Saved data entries

[Start of Attachment]

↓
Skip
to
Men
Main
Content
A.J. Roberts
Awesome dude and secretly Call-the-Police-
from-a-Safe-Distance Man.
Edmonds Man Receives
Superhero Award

[End of Attachment]
[Start of Attachment]

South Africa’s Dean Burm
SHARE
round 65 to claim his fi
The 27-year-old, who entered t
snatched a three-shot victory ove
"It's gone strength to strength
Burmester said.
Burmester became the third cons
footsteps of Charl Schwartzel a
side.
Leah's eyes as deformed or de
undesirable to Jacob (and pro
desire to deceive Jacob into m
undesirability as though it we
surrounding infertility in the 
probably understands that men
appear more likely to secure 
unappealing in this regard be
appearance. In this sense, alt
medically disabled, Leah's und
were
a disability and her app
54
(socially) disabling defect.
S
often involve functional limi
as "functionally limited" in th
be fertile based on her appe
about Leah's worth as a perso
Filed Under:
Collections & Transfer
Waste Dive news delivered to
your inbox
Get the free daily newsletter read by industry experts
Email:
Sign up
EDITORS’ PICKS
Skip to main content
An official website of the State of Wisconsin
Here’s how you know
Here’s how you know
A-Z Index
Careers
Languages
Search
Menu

[End of Attachment]
[Start of Attachment]

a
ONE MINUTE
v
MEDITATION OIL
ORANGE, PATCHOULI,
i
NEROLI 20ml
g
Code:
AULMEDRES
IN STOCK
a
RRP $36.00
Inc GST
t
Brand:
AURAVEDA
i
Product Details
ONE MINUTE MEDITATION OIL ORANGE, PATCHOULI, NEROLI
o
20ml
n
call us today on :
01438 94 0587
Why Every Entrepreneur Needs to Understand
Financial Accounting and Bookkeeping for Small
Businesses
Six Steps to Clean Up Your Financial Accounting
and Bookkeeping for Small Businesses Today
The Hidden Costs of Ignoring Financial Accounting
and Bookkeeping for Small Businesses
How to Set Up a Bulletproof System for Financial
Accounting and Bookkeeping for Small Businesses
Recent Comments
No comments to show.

[End of Attachment]

The problem: Would you copy, unchanged, the stretch of the records above that begins at the line containing "Product Details" and ends at the line containing "No comments to show.", and only that?

Task solution:
Product Details
ONE MINUTE MEDITATION OIL ORANGE, PATCHOULI, NEROLI
o
20ml
n
call us today on :
01438 94 0587
Why Every Entrepreneur Needs to Understand
Financial Accounting and Bookkeeping for Small
Businesses
Six Steps to Clean Up Your Financial Accounting
and Bookkeeping for Small Businesses Today
The Hidden Costs of Ignoring Financial Accounting
and Bookkeeping for Small Businesses
How to Set Up a Bulletproof System for Financial
Accounting and Bookkeeping for Small Businesses
Recent Comments
No comments to show.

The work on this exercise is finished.